My husband
made a shovel for gathering the ashes out of our wood stove in the
mornings. Before that we were using my son’s plastic beach shovel, but
hot coals and plastic, well . . .
He made the
scoop out of a tin can which, up until dinner time held creamed corn.
The handle was cut from an old wooden dowel, something I salvaged from a broken
roller blind left here by the previous owner.
We spent a
few minutes laughing about the shovel the other night after the kids were in bed. I asked if we could hide it when company
comes, he said he might write Heloise with the idea.
The other
day one of the older kids asked what the word “scrappy” meant and I
was at a loss. That night, had they asked, I could’ve held up that
shovel. John and I have always been scrappy, trying time and again to
turn a sow’s ear into a silk purse.
There was a time in our country where the ability to scrape things together
from scratch was seen as something like a virtue or at least a great
asset. I think of my Grandmother’s drawer of lightly-used tin foil, the
balls of saved rubber bands and I remember learning to darn socks with her, using
careful stitches and an old wooden heel form.
These days,
though, there seems to be a bit of shame that lingers around both the need and
ability to scrape things together – or is it just me who feels the shame of not
enough?
We can’t
afford to buy a shovel and we’re keeping the ashes in old tin coffee cans donated
from my husband’s co-worker. Firewood sits in a plastic five gallon
bucket near the stove.
I guess, if
we had the money, we’d pull up amazon and order one of those fancy fireplace
sets, all of the manufactured tools to do the job right and look good
too. Or maybe we wouldn’t.
The Merriam
Webster online dictionary tells me scrappy, as an adjective, can mean
1.
consisting of scraps (as in that shovel my husband made) or
2. having an
aggressive and determined spirit
I don’t typically think of myself as aggressive and it would be the last word anyone would use to describe my husband, but somehow, that second definition seems to fit and I like it.
What do you think? Are you scrappy? If so, are you proud of it or embarrassed?
Ironic that you wrote about this on the day that I began cleaning out my parents' house. My dad was the ultimate in scrappy. 🙂 He saved everything to be reused, and he actually DID reuse many things. Everything was fixable. I'm not as scrappy as he was, but I do value the quality. Thanks for sharing this, Kelly. It made me smile when I needed it.
Oh, that makes me happy, Lisa. We use a LOT of what we save too, but there also comes a time and a freedom in clearing out.
Definitely scrappy! For years our wood was piled up beside the fireplace, behind the fire gates (old garden gates that doubled as a protective device to keep small children away from the fire, and a washing drier), until our kids were old enough not to need protection from the fire anymore, the fire gates got taken down and my husband built a woodbox outside. Which means that finally I don't have to sweep up bits of sheep poo that have come inside with the wheelbarrow full of wood!
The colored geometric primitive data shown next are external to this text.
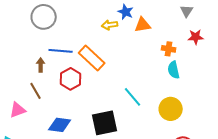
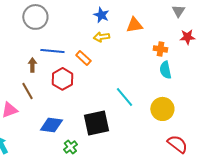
blue star: (126, 12) -> (101, 15), moved
yellow arrow: (110, 25) -> (101, 37), moved
orange rectangle: (92, 58) -> (83, 58), size x0.6

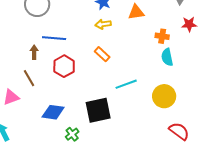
orange rectangle: (83, 58) -> (102, 54), moved
cyan line: (124, 97) -> (126, 84), turned -70

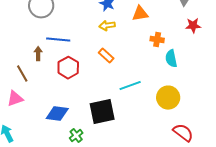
orange cross: (162, 36) -> (157, 40), moved
brown line: (29, 78) -> (22, 74), moved

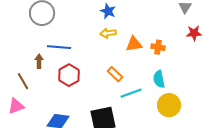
orange triangle: (140, 14) -> (134, 44), moved
orange rectangle: (106, 56) -> (115, 74), moved
cyan semicircle: (171, 59) -> (159, 79), moved

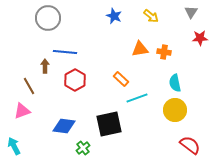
yellow arrow: (108, 33) -> (151, 16), moved, turned -133
cyan semicircle: (159, 79) -> (175, 83), moved

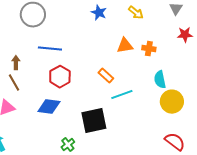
brown arrow: (45, 66) -> (16, 63), moved
yellow circle: (175, 110) -> (172, 102), moved
blue diamond: (64, 126) -> (49, 107), moved

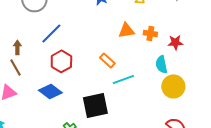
red star: (185, 35) -> (175, 42), moved
blue line: (50, 49) -> (51, 33), turned -50
blue diamond: (49, 107) -> (50, 91), turned 30

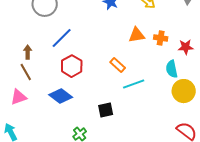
black square: (95, 105) -> (106, 110), size x0.6

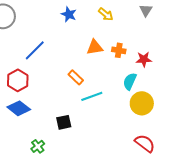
blue line: (62, 38) -> (35, 50), moved
red hexagon: (72, 66) -> (18, 80), moved
cyan semicircle: (172, 69) -> (130, 81), turned 36

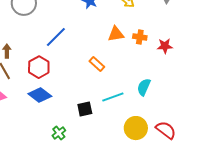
cyan semicircle: (130, 81) -> (144, 87), moved
cyan line: (92, 96) -> (113, 97), moved
yellow circle: (142, 103) -> (136, 128), moved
Excellent! I hereby honor your scrappy spirit, Donna 🙂
Kelly, I think we would qualify as 'scrappy' my husband and I, for sure. I remember a saying from the 40's (via my mother in law), "Use it up, wear it out, make it do, or do without."
I like to think of it as being resourceful. But God always has beautiful surprises for me along the way, as well, and sometimes gives me a new 'tool' for the fireplace (figuratively.)
Oblique~ sorry.
I like your spirit~
I hear you, Jody. I was going to get into all of that, how scrappiness itself can be a source of false pride (or an idol) but I decided to keep it light. Sometimes, in the context we live in, it just makes more sense to let things go. I think the difference for my husband and I comes in whether we're enjoying resourcefulness and using it to spark creativity or just doing it because we're being cheap! Thanks so much for commenting.
I feel like the men in my family are capable of inventing anything from nothing–almost a sort of Macgyver thing–and that's never looked down on. It's seen as creative because they are making something that they don't want to pay for. But if you make something because you have nothing, people see it as trashy. I've been called trashy. It's awful. The preoccupation with things, especially new things, is overwhelming and awful, in my opinion.